Dalmatian is an extinct Romance language formerly spoken along the Dalmatian coast of Croatia and as far south as Kotor in Montenegro.
The Dalmatian speakers lived in towns on the sea-shore (Zadar, Trogir, Split and Dubrovnik), each of these cities having a local dialect and also on the islands of Krk, Cres and Rab.
Note that the term "Dalmatian" today is often used to refer to the Čakavian-ikavian Croatian dialect spoken in Dalmatia, which includes many words picked up from Italian and even some from German. This dialect and the original Dalmatian language are not related, though, and should not be confused.
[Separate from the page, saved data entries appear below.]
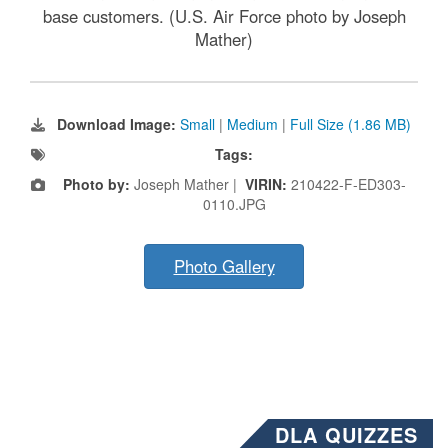
base customers. (U.S. Air Force photo by Joseph
Mather)
Download Image:
Small
|
Medium
|
Full Size (1.86 MB)
Tags:
Photo by:
Joseph Mather |
VIRIN:
210422-F-ED303-
0110.JPG
Photo Gallery
DLA QUIZZES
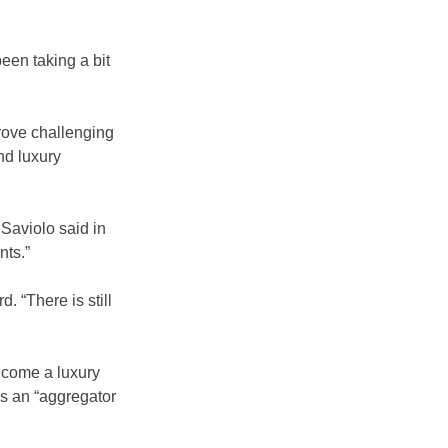
een taking a bit 
prove challenging 
nd luxury 
Saviolo said in 
nts.”
. “There is still 
ecome a luxury 
s an “aggregator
Almost every city developed its own dialect; however, most disappeared before they were recorded, so the only information we have on them are some words borrowed into Croatian.
The most important dialects we have information on are:
Vegliot — a northern dialect, spoken on the island of Veglia (Krk)
Ragusan — a southern dialect, spoken at Ragusa (Dubrovnik)
- the dialect spoken in Zara (Zadar)
The first two (being the Northern and the Southern dialects) are the best known and it appears they were separated for over 500 years.
Ragusan is the Southern dialect and it is derived from the Italian name of Dubrovnik, Ragusa. We know about it from two letters of 1325 and 1397 (and other medieval texts), but they show a language influenced heavily by Venetian, and not pure Dalmatian. Several words surviving are pen (bread), teta (father), chesa (house) and fachir (to do), which were quoted by an Italian, Fillipo Diversi, the head of school of Dubrovnik in the 1430s.
The Ragusan Republic had at one time an important fleet, but its influence decreased. We know that the language was in trouble in the face of Slavic expansion, as the Ragusan Senate decided that all debates had to be done in lingua veteri ragusea (ancient Ragusan language) and the use of the lingua sclava (Slavonic - Croatian) was forbidden. However, in the 16th century, it fell out of use and became extinct.
Vegliot is the Northern dialect and it is derived from the Italian name of Krk, Veglia, an island off the Istria peninsula.
The last speaker of any Dalmatian dialect was Tuone Udaina (in Italian: Antonio Udina), and he was killed by a landmine on June 10, 1898. His language was studied by an Italian scholar, Matteo Giulio Bartoli who visited him in 1897 and wrote down thousands of words, stories, accounts of his life, which were published in a book, with Italian translation, which provides much information on the vocabulary, phonology and grammar of the language. He wrote them in Italian and published a translation in German (Das Dalmatische) in 1906. However, the Italian language manuscripts were lost, and the work was not retranslated into the Italian until 2001.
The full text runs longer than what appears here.